Q. Your two styles of illustrating, pen and ink and acrylics, are very different from each other. Do you find that one lends itself better to portraying “beauty” or “beasts”?

A. Nearly ALL of my books were done in pen and ink, and watercolor. A few are PENCIL and watercolor. Every few years, I feel the urge to "paint," to stand at an easel and apply gobs of paint to a canvas or board. Often, this desire to paint, coincides with a book illustration project that lends itself nicely to the medium. Edward and The Pirates, for example or Farm Boy's Year. When this "convergence" happens I get out my box of acrylics and I prepare some boards with a mix of white gesso, and Burnt Umber paint. I don't like to paint on a WHITE surface. It is much too stark for me. I prefer to paint on a mid-range tone, that way I can make SOME things darker and then bring the "lights" forward.
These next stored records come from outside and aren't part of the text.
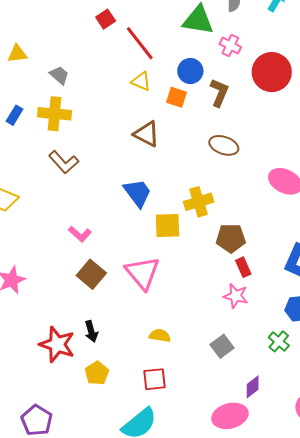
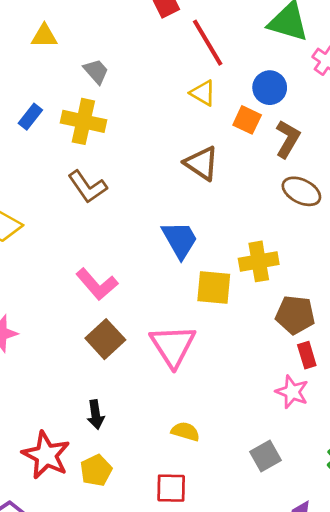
brown L-shape: (219, 93) -> (288, 139), moved
pink L-shape: (80, 234) -> (97, 284), size x1.4
red star: (57, 344) -> (46, 455), moved

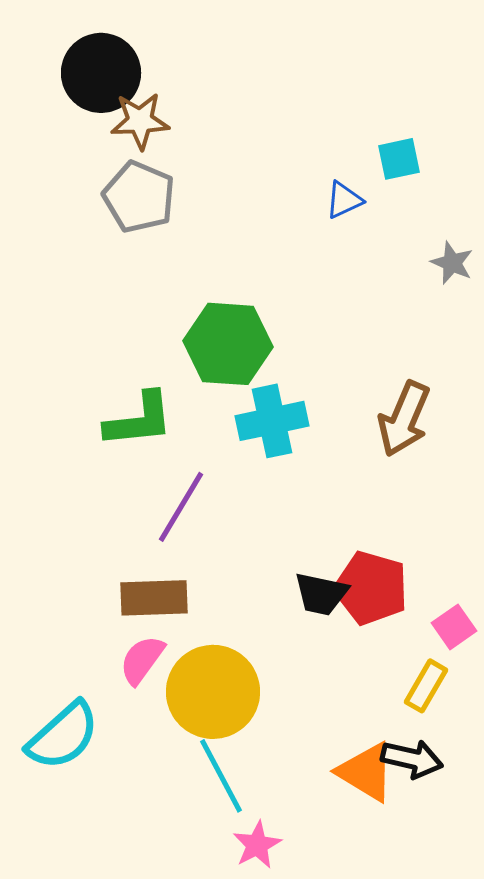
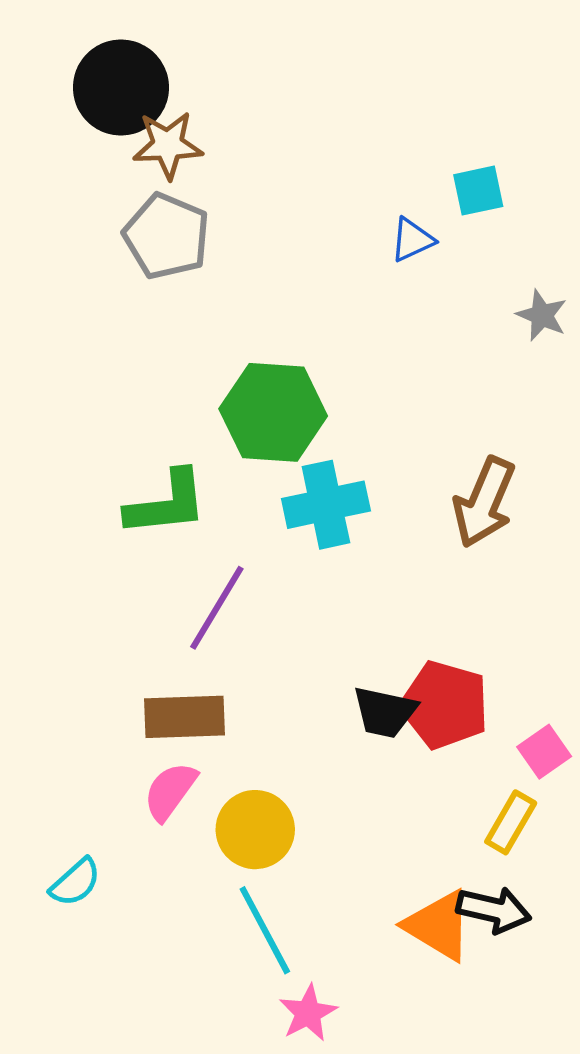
yellow circle: (213, 692) -> (255, 830), size x0.7
cyan semicircle: (63, 736) -> (75, 882), size x0.6

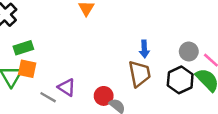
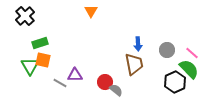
gray circle: (189, 51) -> (167, 50), moved
black hexagon: (180, 80) -> (175, 82), moved
purple triangle: (67, 87) -> (75, 75), turned -35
When all is ready, I begin.

Unfortunately, a three or four year gap between "painting" projects, leaves me rusty, and unsure so it takes a while to get up to speed. Sometimes, by the time the book is finished, I feel that I'm just beginning to get the hang of it! But deadlines must be met! Of the nearly 200 books that I have illustrated, fewer than ten were done with "paint."

Yong Chen

Q. Most of your illustrations in the exhibit seem to focus on the “beauty” around us such as family, tradition, friends and even the underwater scene with the sinister looking shark is beautiful! Are there unexpected challenges when it comes to creating scenes of beauty?

A. Thank you for seeing my art in such perspective. Actually my goal of making art for children is to build connections of love, respect, curiosity and understanding between different cultures, and in large, between each individual person - us. I admit, I appreciate all the beauty around us, and perhaps that's why I naturally express how I see them in my paintings, but that is not the reason I make art. For example, the book Swimming with Sharks came to me when I didn’t understand much about sharks. After I read the manuscript, I upgraded my understanding of the universe, and how much we rely on the balance and health of the earth. I turned to passion to express my new ideal. Because I was afraid of sharks as I grew up, then I turned to respect the shark as an equal member of our living environment as a beautiful creature. When I worked on the illustrations for this project, I related these mixed feelings as I tried to communicate with my audience. If I just to create scenes of beauty, I may not have problems. But the trick is how to use beauty to educate my audience with messages so that they will accept, and that is not an easy task.

Teri Weidner

Q. For people who have never tried to illustrate a children’s book, it might seem like a simple process. But your work goes through many edits and alterations before being finalized. Do you ever find that the process is tiring or is it all a challenge you’ve come to embrace?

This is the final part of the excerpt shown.